ISIS defeated in Raqqa stronghold
The development marks a decisive victory in the fight against ISIS, though US officials said there were still pockets of resistance in the city.
“Major military operations in Raqqa are finished but they are now clearing the city of sleeper cells — if they exist — and mines,” Talal Salo, spokesman for the US-backed Syrian Democratic Forces, told CNN. The SDF is a coalition of Arab and Kurdish fighters.
“The situation in Raqqa is under control and soon there will be an official statement declaring the liberation of the city.”
Symbol of ISIS decline
The defeat of ISIS in Raqqa is a symbol of the terror group’s decline — it now controls a small strip of territory along the Euphrates river in northern Syria.

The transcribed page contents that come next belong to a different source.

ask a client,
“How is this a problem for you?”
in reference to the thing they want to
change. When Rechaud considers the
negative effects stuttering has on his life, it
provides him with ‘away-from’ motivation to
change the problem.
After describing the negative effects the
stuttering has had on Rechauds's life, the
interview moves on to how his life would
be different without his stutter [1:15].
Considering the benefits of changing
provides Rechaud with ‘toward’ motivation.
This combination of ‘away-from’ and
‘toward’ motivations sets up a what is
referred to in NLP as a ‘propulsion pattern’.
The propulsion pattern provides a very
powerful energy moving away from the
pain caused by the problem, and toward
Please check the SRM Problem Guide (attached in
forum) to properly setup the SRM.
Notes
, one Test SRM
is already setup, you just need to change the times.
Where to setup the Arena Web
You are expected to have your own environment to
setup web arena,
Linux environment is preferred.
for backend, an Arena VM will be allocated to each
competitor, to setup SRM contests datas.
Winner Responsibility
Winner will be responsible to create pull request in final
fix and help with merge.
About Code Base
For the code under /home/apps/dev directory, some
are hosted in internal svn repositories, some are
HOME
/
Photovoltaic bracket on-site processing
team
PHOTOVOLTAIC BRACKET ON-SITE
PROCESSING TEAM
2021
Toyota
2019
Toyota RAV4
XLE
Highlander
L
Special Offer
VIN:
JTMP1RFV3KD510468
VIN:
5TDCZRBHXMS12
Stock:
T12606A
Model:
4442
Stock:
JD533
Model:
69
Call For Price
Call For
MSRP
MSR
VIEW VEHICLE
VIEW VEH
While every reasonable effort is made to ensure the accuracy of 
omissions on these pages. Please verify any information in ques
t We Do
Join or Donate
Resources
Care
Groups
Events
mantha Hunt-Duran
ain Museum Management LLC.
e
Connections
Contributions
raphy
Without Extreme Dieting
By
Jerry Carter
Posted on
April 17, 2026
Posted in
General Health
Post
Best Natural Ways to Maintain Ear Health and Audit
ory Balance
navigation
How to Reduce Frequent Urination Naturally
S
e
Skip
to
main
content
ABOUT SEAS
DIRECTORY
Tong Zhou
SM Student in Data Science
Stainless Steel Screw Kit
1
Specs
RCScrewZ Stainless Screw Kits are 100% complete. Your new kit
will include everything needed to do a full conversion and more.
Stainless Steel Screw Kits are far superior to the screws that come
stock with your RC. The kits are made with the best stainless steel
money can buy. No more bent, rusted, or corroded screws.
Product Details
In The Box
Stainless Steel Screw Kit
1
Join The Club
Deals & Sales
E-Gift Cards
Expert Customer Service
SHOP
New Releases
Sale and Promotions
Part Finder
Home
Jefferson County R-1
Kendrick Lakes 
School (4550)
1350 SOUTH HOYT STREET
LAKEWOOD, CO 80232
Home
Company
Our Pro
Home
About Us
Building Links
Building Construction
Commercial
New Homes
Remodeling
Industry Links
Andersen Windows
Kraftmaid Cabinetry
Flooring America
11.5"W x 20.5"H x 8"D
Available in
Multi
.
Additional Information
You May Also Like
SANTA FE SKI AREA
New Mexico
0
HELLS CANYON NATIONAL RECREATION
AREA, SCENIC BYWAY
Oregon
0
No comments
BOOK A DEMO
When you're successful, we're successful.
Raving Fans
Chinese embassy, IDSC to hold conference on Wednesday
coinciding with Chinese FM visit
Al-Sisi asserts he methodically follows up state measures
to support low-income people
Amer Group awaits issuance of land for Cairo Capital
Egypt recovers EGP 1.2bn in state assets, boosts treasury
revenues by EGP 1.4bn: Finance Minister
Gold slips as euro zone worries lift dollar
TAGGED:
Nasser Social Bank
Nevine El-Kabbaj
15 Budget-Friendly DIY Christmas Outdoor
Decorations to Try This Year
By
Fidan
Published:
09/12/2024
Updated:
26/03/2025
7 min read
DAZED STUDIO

The city became the de facto capital of the terror group’s self-proclaimed “caliphate” following a sweep of territorial gains in Iraq and Syria in 2014.
Foreign fighters swelled the ranks of ISIS in Raqqa, which it used as a base to launch terror attacks around the world.
A sustained effort to retake the city began in early June, in an operation led by the SDF and backed up by coalition air strikes. The SDF announced the final phase of the operation at the weekend.
In the past few days, the SDF said it had cleared ISIS fighters from the National Raqqa Hospital and Paradise Square, the infamous area in the center where ISIS jihadists carried out public beheadings and crucifixions.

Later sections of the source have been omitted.